Authorities would not say why he was admitted to the hospital.
QUEENS
* A South Ozone Park man died after apparently taking a nasty spill in his driveway, police said yesterday.
Howard Halstead, 60, was found by his girlfriend outside his 150th Avenue home at 5:55 a.m. Saturday, cops said.
Halstead was discovered lying on the ground bleeding from the left side of his head.
Authorities believe he may have fallen along a walkway.
The cause of death will be determined by the medical examiner.
* A man has been busted for shooting another man dead in a desolate area of Howard Beach late last year, police said yesterday.
Marlon Prince, 24, gunned down Harry Clayton, 29, on Dec. 30, 2005, and left his bullet-riddled body in a weeded beach area about 40 yards from the Cross Bay Bridge, at 165th Avenue and Cross Bay Boulevard, authorities said.
Prince shot Clayton in the head and back and pumped two more bullets into him after he was dead, police sources said.

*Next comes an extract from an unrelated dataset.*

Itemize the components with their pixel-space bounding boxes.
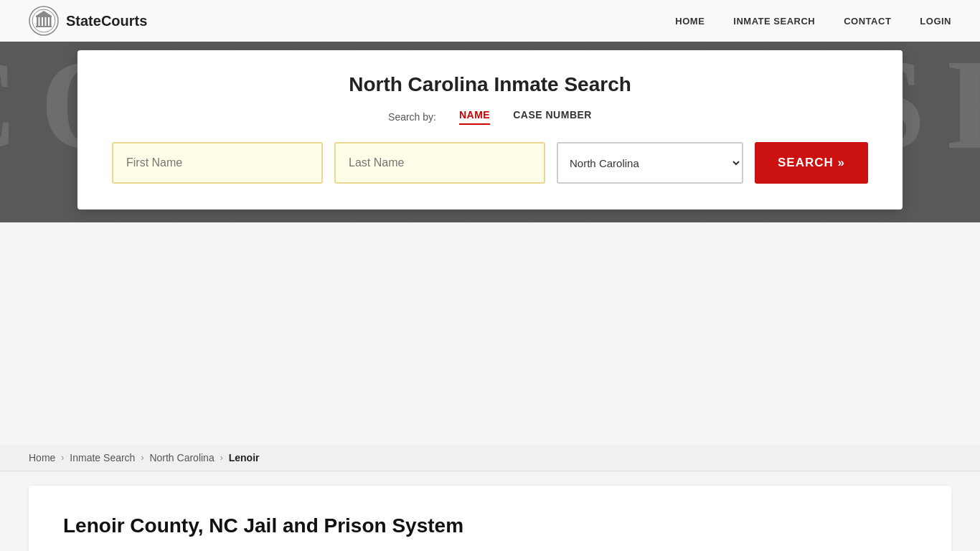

A .38- caliber handgun was recovered near Clayton’s body.
Police sources said the killing appeared to be drug related.
Prince, who was arrested Saturday, is charged with murder, cops said.

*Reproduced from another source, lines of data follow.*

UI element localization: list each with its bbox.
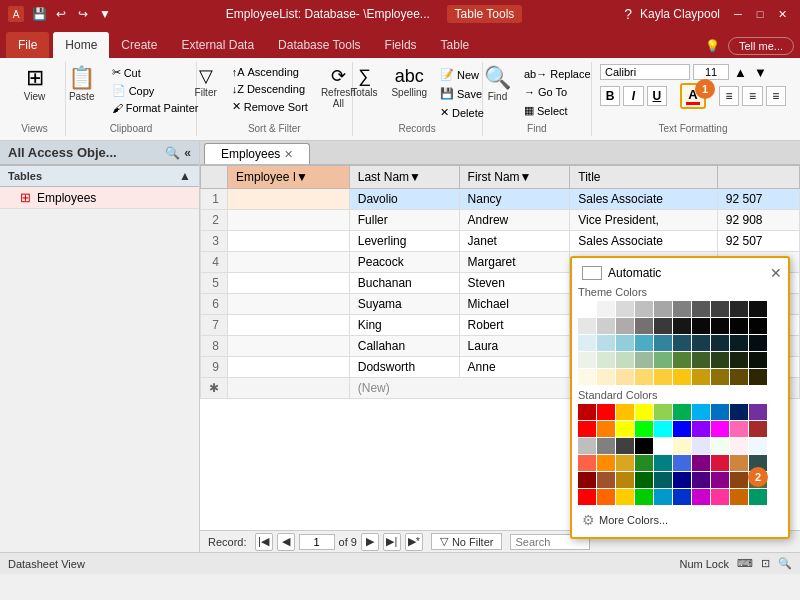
col-first-name[interactable]: First Nam▼ bbox=[459, 166, 570, 189]
standard-color-swatch[interactable] bbox=[673, 455, 691, 471]
theme-color-swatch[interactable] bbox=[597, 335, 615, 351]
theme-color-swatch[interactable] bbox=[711, 301, 729, 317]
standard-color-swatch[interactable] bbox=[749, 421, 767, 437]
nav-collapse-btn[interactable]: « bbox=[184, 146, 191, 160]
standard-color-swatch[interactable] bbox=[635, 438, 653, 454]
quick-access-dropdown[interactable]: ▼ bbox=[96, 7, 114, 21]
standard-color-swatch[interactable] bbox=[749, 489, 767, 505]
last-name-cell[interactable]: Fuller bbox=[349, 210, 459, 231]
theme-color-swatch[interactable] bbox=[635, 352, 653, 368]
spelling-button[interactable]: abc Spelling bbox=[386, 64, 432, 101]
tab-external-data[interactable]: External Data bbox=[169, 32, 266, 58]
color-auto-option[interactable]: Automatic bbox=[578, 264, 665, 282]
theme-color-swatch[interactable] bbox=[635, 301, 653, 317]
standard-color-swatch[interactable] bbox=[578, 421, 596, 437]
goto-button[interactable]: → Go To bbox=[520, 84, 595, 100]
standard-color-swatch[interactable] bbox=[635, 421, 653, 437]
theme-color-swatch[interactable] bbox=[616, 352, 634, 368]
standard-color-swatch[interactable] bbox=[616, 421, 634, 437]
theme-color-swatch[interactable] bbox=[711, 369, 729, 385]
tab-employees[interactable]: Employees ✕ bbox=[204, 143, 310, 164]
standard-color-swatch[interactable] bbox=[749, 438, 767, 454]
theme-color-swatch[interactable] bbox=[749, 369, 767, 385]
save-quick-btn[interactable]: 💾 bbox=[30, 7, 48, 21]
theme-color-swatch[interactable] bbox=[616, 318, 634, 334]
standard-color-swatch[interactable] bbox=[673, 438, 691, 454]
first-name-cell[interactable]: Robert bbox=[459, 315, 570, 336]
bold-button[interactable]: B bbox=[600, 86, 620, 106]
theme-color-swatch[interactable] bbox=[578, 352, 596, 368]
theme-color-swatch[interactable] bbox=[673, 318, 691, 334]
find-button[interactable]: 🔍 Find bbox=[479, 64, 516, 105]
theme-color-swatch[interactable] bbox=[730, 369, 748, 385]
last-name-cell[interactable]: Peacock bbox=[349, 252, 459, 273]
align-right-button[interactable]: ≡ bbox=[766, 86, 786, 106]
first-name-cell[interactable]: Margaret bbox=[459, 252, 570, 273]
standard-color-swatch[interactable] bbox=[711, 421, 729, 437]
table-row[interactable]: 3 Leverling Janet Sales Associate 92 507 bbox=[201, 231, 800, 252]
standard-color-swatch[interactable] bbox=[616, 438, 634, 454]
last-name-cell[interactable]: Davolio bbox=[349, 189, 459, 210]
totals-button[interactable]: ∑ Totals bbox=[346, 64, 382, 101]
standard-color-swatch[interactable] bbox=[616, 455, 634, 471]
first-name-cell[interactable]: Laura bbox=[459, 336, 570, 357]
theme-color-swatch[interactable] bbox=[597, 352, 615, 368]
standard-color-swatch[interactable] bbox=[616, 404, 634, 420]
nav-search-icon[interactable]: 🔍 bbox=[165, 146, 180, 160]
theme-color-swatch[interactable] bbox=[692, 369, 710, 385]
tell-me-input[interactable]: Tell me... bbox=[728, 37, 794, 55]
standard-color-swatch[interactable] bbox=[654, 404, 672, 420]
standard-color-swatch[interactable] bbox=[692, 421, 710, 437]
nav-section-tables[interactable]: Tables ▲ bbox=[0, 165, 199, 187]
employee-id-cell[interactable] bbox=[228, 336, 350, 357]
employee-id-cell[interactable] bbox=[228, 210, 350, 231]
theme-color-swatch[interactable] bbox=[673, 335, 691, 351]
standard-color-swatch[interactable] bbox=[597, 438, 615, 454]
theme-color-swatch[interactable] bbox=[597, 301, 615, 317]
first-name-cell[interactable]: Nancy bbox=[459, 189, 570, 210]
minimize-button[interactable]: ─ bbox=[728, 4, 748, 24]
first-record-btn[interactable]: |◀ bbox=[255, 533, 273, 551]
undo-quick-btn[interactable]: ↩ bbox=[52, 7, 70, 21]
theme-color-swatch[interactable] bbox=[597, 369, 615, 385]
theme-color-swatch[interactable] bbox=[597, 318, 615, 334]
standard-color-swatch[interactable] bbox=[692, 438, 710, 454]
title-cell[interactable]: Sales Associate bbox=[570, 231, 718, 252]
standard-color-swatch[interactable] bbox=[730, 421, 748, 437]
last-record-btn[interactable]: ▶| bbox=[383, 533, 401, 551]
ascending-button[interactable]: ↑A Ascending bbox=[228, 64, 312, 80]
help-button[interactable]: ? bbox=[624, 6, 632, 22]
close-button[interactable]: ✕ bbox=[772, 4, 792, 24]
standard-color-swatch[interactable] bbox=[578, 472, 596, 488]
col-last-name[interactable]: Last Nam▼ bbox=[349, 166, 459, 189]
theme-color-swatch[interactable] bbox=[730, 352, 748, 368]
standard-color-swatch[interactable] bbox=[711, 404, 729, 420]
standard-color-swatch[interactable] bbox=[616, 489, 634, 505]
standard-color-swatch[interactable] bbox=[654, 472, 672, 488]
tab-close-button[interactable]: ✕ bbox=[284, 148, 293, 161]
tab-home[interactable]: Home bbox=[53, 32, 109, 58]
employee-id-cell[interactable] bbox=[228, 252, 350, 273]
first-name-cell[interactable]: Anne bbox=[459, 357, 570, 378]
theme-color-swatch[interactable] bbox=[654, 352, 672, 368]
tab-database-tools[interactable]: Database Tools bbox=[266, 32, 373, 58]
standard-color-swatch[interactable] bbox=[597, 421, 615, 437]
last-name-cell[interactable]: Buchanan bbox=[349, 273, 459, 294]
replace-button[interactable]: ab→ Replace bbox=[520, 66, 595, 82]
standard-color-swatch[interactable] bbox=[654, 489, 672, 505]
standard-color-swatch[interactable] bbox=[692, 404, 710, 420]
employee-id-cell[interactable] bbox=[228, 357, 350, 378]
employee-id-cell[interactable] bbox=[228, 189, 350, 210]
standard-color-swatch[interactable] bbox=[597, 489, 615, 505]
standard-color-swatch[interactable] bbox=[654, 421, 672, 437]
theme-color-swatch[interactable] bbox=[673, 352, 691, 368]
col-extra[interactable] bbox=[717, 166, 799, 189]
standard-color-swatch[interactable] bbox=[578, 489, 596, 505]
next-record-btn[interactable]: ▶ bbox=[361, 533, 379, 551]
theme-color-swatch[interactable] bbox=[616, 301, 634, 317]
standard-color-swatch[interactable] bbox=[673, 489, 691, 505]
last-name-cell[interactable]: Suyama bbox=[349, 294, 459, 315]
standard-color-swatch[interactable] bbox=[597, 472, 615, 488]
standard-color-swatch[interactable] bbox=[692, 472, 710, 488]
view-button[interactable]: ⊞ View bbox=[17, 64, 53, 105]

* Two teens were nabbed while vandalizing a wall in Woodside, authorities said yesterday.
Marcelo Chelli, 18, and Ronald Galarza, 17, were caught red handed – or maybe silver handed – scribbling on a brick wall on Roosevelt Avenue at 4 a.m. Friday, police sources said.
Chelli and Galarza were drawing letters that were three feet high and two feet wide in a silver Magic Marker when cops spotted them, authorities said.
The two were carrying 16 different markers, and both are facing charges of criminal mischief, making graffiti and possession of graffiti instruments.
Chelli was slapped with an additional charge of criminal possession of a forged instrument because cops found him carrying a phony New York driver’s license baring another name, said a spokeswoman for Queens District Attorney Richard Brown.
The pair faces up to two years in prison or a $1,000 fine if convicted.